Twice Dhruvan’s parents rushed him to the emergency room for FPIES, a severe gut reaction where his body violently rejects certain foods. But each time, he bounced back, tolerating foods that once made him desperately ill.
Stay in the present
“I’m not a person who used to pray to God every single day. But now I do,” Gopi said. “It changed his Mommy and definitely it changed us. We start having a lot of appreciation for what we already have.”
“Stay in the present — that’s what I started doing more,” he added. “Live in the moment.”
Their older son, who is 8, dotes on his little brother. The house is noisy again.

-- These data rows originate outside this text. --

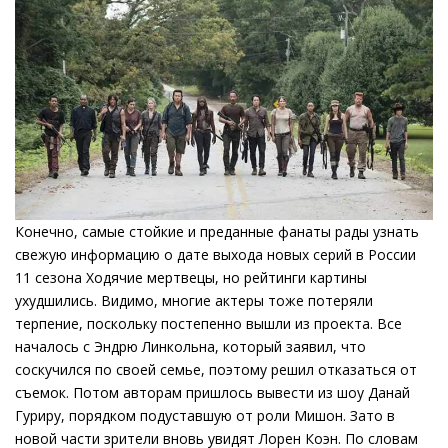
Конечно, самые стойкие и преданные фанаты рады узнать
свежую информацию о дате выхода новых серий в России
11 сезона Ходячие мертвецы, но рейтинги картины
ухудшились. Видимо, многие актеры тоже потеряли
терпение, поскольку постепенно вышли из проекта. Все
началось с Эндрю Линкольна, который заявил, что
соскучился по своей семье, поэтому решил отказаться от
съемок. Потом авторам пришлось вывести из шоу Данай
Гуриру, порядком подуставшую от роли Мишон. Зато в
новой части зрители вновь увидят Лорен Коэн. По словам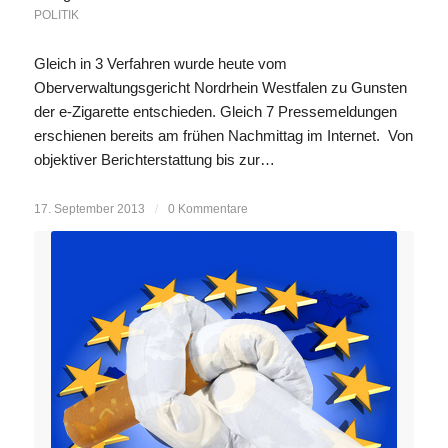
POLITIK
Gleich in 3 Verfahren wurde heute vom
Oberverwaltungsgericht Nordrhein Westfalen zu Gunsten
der e-Zigarette entschieden. Gleich 7 Pressemeldungen
erschienen bereits am frühen Nachmittag im Internet. Von
objektiver Berichterstattung bis zur…
17. September 2013
/
0 Kommentare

Dhruvan is already showing a stubborn streak. “

If I go by his crib, I have to lift him,” Gopi laughed. “Otherwise, he’ll shout, he’ll do silly things, like try to bump his head into the railing to say, ‘Hey, I’m here.’ He has his ways of getting things done.”
Back at Mount Sinai, the team that once fought to keep him alive now gets to enjoy the payoff.
“What we hope for is more than just survival. I want babies who are thriving, and he’s a great example of that,” said Juliano. “Each time his parents bring him back, he’s looking better, bigger, stronger, healthier, with less signs of what he went through.”
Eariler this month, Dhruvan, now 15 months old, was busy doing what toddlers do best when he made a return visit to Mount Sinai Hospital. Squirming, grabbing at his mother’s shoulders and protesting whenever anyone tried to put him down.
You wouldn’t know that beneath his T-shirt a long scar runs down his tiny belly, a reminder of the night last year when doctors weren’t sure he would live to see morning.
“Could there be anything more gratifying than seeing them a year later, running around like a normal kid?” said Florman, a year after operating on him. “Today, he looks like any normal 1-year-old kid.”